**Work item**
Within the entries below, every line containing "Чернышковский" is to be copied.

**Entries supplied**
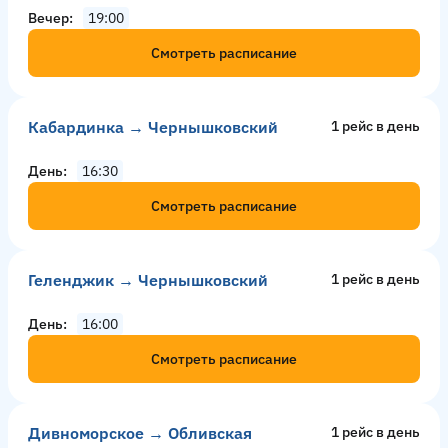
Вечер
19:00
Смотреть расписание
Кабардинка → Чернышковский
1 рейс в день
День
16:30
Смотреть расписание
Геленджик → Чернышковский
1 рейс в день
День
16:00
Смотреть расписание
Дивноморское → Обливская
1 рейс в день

---

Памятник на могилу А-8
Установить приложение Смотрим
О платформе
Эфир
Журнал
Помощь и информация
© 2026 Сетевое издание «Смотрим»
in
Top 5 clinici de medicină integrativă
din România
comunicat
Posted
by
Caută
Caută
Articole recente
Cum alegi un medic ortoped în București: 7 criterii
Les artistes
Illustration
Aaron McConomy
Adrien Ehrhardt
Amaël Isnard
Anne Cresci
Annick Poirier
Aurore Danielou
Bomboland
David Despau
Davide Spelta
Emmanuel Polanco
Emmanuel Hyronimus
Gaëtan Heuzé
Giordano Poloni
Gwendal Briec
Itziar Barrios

--

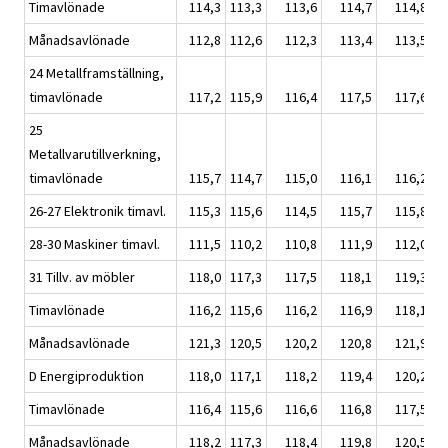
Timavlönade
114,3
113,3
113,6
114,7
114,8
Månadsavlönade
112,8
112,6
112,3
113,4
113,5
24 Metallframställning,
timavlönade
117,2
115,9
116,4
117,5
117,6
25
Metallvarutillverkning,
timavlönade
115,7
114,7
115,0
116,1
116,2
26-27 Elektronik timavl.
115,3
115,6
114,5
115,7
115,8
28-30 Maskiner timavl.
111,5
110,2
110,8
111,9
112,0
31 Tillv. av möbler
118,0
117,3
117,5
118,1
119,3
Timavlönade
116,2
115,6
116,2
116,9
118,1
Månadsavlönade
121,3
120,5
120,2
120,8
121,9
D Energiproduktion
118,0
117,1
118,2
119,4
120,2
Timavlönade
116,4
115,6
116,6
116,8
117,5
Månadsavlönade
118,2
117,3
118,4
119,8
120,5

**Solution to this exercise**
Кабардинка → Чернышковский
Геленджик → Чернышковский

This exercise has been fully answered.